桜庭さんが微笑む。たったそれだけで、私の不安は消える。

「是非!イブ、ず〜っと片想いしている不憫な人間なので、桜庭さんに相談されるかもです」

「……相談ねえ」

何を隠そう、先程説明した私とイブの共通の友達である、ゆる(、、)がイブの想い人だ。ゆるもイブのことを女の子だと間違っていたから、高校でイブと再会した時、「イブちゃんが男の子になった……!」と二人で衝撃を受けたのだ。

イブは、ゆるのことがずっと好きだったとこっそり相談された。恋愛経験の乏しい私に相談するほどイブは切羽詰まっている。

恋多きゆるはイブのことは性別を間違えていたこともあって、なかなか恋愛感情を抱けないらしい。
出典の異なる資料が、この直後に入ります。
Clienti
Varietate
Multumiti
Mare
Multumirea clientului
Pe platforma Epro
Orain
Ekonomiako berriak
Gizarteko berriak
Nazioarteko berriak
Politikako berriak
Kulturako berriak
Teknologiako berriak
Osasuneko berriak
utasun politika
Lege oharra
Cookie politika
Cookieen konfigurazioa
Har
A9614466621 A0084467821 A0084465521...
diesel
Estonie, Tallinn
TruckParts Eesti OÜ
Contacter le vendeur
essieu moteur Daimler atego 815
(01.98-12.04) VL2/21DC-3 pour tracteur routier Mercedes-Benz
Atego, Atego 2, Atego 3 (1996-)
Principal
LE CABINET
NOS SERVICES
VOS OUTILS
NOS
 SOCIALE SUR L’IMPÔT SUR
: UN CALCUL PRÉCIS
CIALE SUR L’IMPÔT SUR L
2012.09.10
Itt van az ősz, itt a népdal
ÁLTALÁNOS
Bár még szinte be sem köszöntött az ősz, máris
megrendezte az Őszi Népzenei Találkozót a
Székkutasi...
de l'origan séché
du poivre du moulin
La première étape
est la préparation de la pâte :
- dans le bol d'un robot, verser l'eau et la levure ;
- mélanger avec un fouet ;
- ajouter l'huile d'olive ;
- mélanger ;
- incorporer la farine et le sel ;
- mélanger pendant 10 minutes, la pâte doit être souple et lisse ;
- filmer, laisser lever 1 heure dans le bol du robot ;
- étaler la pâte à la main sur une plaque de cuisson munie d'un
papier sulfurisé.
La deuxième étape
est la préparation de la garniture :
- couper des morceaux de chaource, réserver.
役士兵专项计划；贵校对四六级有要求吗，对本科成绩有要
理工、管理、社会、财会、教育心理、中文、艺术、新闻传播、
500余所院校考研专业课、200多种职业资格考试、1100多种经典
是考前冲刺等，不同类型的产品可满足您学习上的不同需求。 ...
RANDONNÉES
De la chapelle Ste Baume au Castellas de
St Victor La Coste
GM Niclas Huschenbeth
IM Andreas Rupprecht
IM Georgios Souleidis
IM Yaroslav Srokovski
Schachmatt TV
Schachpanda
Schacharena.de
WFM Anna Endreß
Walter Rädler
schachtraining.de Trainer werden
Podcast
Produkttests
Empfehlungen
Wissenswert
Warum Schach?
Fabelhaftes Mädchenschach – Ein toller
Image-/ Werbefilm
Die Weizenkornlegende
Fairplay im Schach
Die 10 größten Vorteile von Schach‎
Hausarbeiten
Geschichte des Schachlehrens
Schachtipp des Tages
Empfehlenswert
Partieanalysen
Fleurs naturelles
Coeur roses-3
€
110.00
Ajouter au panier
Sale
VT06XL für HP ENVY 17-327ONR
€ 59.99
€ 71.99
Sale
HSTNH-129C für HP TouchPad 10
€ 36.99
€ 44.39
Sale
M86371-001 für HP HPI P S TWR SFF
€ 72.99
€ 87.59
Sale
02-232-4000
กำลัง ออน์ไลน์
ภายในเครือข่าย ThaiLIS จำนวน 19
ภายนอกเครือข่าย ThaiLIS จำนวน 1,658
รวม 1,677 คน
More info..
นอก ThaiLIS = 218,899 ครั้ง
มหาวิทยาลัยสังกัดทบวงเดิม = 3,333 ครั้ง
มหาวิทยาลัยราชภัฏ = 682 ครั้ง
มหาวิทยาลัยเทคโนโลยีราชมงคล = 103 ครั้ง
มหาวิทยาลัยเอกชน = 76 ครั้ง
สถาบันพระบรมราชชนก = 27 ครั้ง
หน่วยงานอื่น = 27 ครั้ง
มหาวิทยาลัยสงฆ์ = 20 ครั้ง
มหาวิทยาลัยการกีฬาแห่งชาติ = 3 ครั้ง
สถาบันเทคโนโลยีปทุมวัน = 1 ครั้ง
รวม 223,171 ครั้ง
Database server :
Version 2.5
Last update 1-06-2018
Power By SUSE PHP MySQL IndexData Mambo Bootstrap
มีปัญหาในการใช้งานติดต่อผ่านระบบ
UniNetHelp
思春期、私の身近な恋愛はゆるとイブで、私が辿った恋愛とはまるで真逆の恋愛を二人は紡いでいる。

憧れる恋愛の形。それを二人に言えば、ゆるも、イブもそれは違うと言った。「そのままの心鈴を受け入れてくれる人と、恋愛ができたらいいね」と。

好きなふたりが恋人同士になれば素敵なことなのに、今でも心から願っているのに、なかなかどうして、恋愛はむずかしい。